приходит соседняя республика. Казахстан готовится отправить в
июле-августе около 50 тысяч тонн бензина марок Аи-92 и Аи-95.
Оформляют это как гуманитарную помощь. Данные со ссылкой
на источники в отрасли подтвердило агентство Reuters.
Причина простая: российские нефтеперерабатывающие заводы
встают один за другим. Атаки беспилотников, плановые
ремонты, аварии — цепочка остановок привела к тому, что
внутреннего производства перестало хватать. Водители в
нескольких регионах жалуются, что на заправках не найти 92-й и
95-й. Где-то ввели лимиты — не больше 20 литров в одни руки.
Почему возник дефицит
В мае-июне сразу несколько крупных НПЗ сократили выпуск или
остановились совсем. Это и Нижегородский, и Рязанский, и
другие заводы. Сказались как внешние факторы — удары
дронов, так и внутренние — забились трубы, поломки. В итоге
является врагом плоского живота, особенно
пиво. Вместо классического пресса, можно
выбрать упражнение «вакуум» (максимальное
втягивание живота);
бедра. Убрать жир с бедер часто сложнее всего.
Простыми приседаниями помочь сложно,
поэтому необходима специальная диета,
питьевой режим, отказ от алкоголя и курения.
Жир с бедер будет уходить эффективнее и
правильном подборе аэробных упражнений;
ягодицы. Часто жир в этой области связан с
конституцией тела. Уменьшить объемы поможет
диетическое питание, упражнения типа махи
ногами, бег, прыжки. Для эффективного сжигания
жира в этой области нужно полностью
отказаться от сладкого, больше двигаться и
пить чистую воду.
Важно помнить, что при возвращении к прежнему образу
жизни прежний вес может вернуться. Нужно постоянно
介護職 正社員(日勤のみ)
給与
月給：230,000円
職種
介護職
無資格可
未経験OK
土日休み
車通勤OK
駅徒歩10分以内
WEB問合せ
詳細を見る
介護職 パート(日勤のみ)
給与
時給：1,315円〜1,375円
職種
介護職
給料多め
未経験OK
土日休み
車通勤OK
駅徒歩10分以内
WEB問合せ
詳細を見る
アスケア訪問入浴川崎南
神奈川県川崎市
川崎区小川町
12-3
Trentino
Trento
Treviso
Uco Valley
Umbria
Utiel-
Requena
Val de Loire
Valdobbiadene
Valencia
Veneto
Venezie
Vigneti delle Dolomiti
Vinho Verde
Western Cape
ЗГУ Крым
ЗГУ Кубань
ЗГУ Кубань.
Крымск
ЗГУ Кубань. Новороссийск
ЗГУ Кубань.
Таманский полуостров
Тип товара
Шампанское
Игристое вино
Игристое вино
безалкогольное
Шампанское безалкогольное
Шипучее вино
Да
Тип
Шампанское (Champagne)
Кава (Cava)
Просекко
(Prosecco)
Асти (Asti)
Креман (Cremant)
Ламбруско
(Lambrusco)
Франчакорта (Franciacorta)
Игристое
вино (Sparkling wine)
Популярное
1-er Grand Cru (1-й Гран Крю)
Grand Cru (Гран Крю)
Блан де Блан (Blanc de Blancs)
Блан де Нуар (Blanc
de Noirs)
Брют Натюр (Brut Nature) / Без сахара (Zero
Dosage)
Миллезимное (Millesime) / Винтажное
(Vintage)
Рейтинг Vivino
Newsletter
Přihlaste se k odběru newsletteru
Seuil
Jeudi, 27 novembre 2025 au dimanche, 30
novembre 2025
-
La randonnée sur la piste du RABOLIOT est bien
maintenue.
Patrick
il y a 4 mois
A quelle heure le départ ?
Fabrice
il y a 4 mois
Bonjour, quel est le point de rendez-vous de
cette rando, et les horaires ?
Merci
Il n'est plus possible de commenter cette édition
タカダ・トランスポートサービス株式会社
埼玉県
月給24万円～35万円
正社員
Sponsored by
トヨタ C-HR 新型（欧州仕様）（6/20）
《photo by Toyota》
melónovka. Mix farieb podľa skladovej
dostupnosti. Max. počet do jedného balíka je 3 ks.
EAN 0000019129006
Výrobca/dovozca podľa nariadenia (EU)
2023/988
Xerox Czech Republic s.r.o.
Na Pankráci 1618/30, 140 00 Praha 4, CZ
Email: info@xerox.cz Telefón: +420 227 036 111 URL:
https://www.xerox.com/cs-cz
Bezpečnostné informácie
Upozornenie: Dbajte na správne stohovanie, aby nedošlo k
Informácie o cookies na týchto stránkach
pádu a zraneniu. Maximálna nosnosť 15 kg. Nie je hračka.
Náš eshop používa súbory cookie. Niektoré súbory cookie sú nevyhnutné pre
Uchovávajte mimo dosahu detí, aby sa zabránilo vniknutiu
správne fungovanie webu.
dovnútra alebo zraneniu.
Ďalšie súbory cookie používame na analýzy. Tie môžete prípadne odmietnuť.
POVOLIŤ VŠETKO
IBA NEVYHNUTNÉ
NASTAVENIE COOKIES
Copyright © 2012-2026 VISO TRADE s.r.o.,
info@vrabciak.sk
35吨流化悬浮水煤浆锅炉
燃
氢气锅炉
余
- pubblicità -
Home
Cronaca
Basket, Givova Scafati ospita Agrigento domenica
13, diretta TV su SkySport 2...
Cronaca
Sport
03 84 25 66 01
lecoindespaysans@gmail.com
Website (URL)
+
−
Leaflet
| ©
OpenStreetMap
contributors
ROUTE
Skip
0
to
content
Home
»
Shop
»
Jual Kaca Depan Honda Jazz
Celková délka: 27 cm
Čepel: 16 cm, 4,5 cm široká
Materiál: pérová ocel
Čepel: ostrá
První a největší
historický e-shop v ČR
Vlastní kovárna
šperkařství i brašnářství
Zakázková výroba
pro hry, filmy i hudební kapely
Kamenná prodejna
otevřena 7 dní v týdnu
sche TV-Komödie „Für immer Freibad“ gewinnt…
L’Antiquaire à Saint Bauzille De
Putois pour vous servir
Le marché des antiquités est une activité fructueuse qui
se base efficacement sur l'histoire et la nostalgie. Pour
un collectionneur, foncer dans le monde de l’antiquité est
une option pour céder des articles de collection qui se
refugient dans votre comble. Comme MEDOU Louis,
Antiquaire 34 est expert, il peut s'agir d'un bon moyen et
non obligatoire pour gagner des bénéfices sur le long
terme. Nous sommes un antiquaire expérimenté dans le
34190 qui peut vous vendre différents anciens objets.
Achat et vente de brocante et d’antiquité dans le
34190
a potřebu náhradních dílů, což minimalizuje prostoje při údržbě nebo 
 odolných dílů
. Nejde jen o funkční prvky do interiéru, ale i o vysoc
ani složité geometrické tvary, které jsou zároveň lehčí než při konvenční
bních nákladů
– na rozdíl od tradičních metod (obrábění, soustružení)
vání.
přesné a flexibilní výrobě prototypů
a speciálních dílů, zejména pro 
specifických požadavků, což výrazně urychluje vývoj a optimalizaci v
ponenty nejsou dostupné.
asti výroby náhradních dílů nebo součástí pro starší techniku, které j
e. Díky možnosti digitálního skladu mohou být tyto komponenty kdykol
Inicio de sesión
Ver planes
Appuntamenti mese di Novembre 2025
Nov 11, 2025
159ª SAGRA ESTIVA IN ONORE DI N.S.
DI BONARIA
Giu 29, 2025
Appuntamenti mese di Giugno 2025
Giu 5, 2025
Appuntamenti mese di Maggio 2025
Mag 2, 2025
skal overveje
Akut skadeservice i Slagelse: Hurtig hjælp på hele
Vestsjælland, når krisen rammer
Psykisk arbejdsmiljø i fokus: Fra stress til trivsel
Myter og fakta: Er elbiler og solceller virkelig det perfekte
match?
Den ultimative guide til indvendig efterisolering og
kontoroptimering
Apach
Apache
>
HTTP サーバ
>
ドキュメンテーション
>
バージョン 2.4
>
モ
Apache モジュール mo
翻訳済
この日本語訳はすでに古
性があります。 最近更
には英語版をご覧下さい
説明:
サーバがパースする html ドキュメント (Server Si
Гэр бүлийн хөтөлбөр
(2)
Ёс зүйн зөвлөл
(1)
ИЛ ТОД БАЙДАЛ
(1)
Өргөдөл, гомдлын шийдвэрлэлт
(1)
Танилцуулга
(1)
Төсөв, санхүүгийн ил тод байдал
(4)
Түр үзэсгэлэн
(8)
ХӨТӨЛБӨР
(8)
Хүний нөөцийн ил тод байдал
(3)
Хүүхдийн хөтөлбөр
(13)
══════════════════════════════
• _What you are asked to do_
Reproduce word for word the material above, starting with the line that has "Website (URL)" and stopping after the line that has "a speciálních dílů, zejména pro".

• _Answer for this exercise_
Website (URL)
+
−
Leaflet
| ©
OpenStreetMap
contributors
ROUTE
Skip
0
to
content
Home
»
Shop
»
Jual Kaca Depan Honda Jazz
Celková délka: 27 cm
Čepel: 16 cm, 4,5 cm široká
Materiál: pérová ocel
Čepel: ostrá
První a největší
historický e-shop v ČR
Vlastní kovárna
šperkařství i brašnářství
Zakázková výroba
pro hry, filmy i hudební kapely
Kamenná prodejna
otevřena 7 dní v týdnu
sche TV-Komödie „Für immer Freibad“ gewinnt…
L’Antiquaire à Saint Bauzille De
Putois pour vous servir
Le marché des antiquités est une activité fructueuse qui
se base efficacement sur l'histoire et la nostalgie. Pour
un collectionneur, foncer dans le monde de l’antiquité est
une option pour céder des articles de collection qui se
refugient dans votre comble. Comme MEDOU Louis,
Antiquaire 34 est expert, il peut s'agir d'un bon moyen et
non obligatoire pour gagner des bénéfices sur le long
terme. Nous sommes un antiquaire expérimenté dans le
34190 qui peut vous vendre différents anciens objets.
Achat et vente de brocante et d’antiquité dans le
34190
a potřebu náhradních dílů, což minimalizuje prostoje při údržbě nebo 
 odolných dílů
. Nejde jen o funkční prvky do interiéru, ale i o vysoc
ani složité geometrické tvary, které jsou zároveň lehčí než při konvenční
bních nákladů
– na rozdíl od tradičních metod (obrábění, soustružení)
vání.
přesné a flexibilní výrobě prototypů
a speciálních dílů, zejména pro 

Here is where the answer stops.